## Work instructions
Every record must appear in your copy exactly as written, with no pictures.

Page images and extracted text
· · · · · · ·
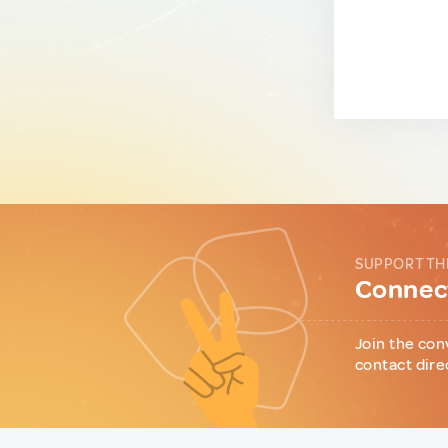
SUPPORT TH
Connect
Join the con
contact dire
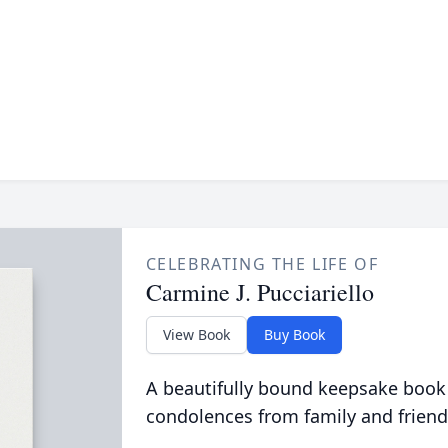
CELEBRATING THE LIFE OF
Carmine J. Pucciariello
View Book
Buy Book
A beautifully bound keepsake book
condolences from family and friend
· · · · · · ·
## Exercise answer
SUPPORT TH
Connect
Join the con
contact dire
CELEBRATING THE LIFE OF
Carmine J. Pucciariello
View Book
Buy Book
A beautifully bound keepsake book
condolences from family and friend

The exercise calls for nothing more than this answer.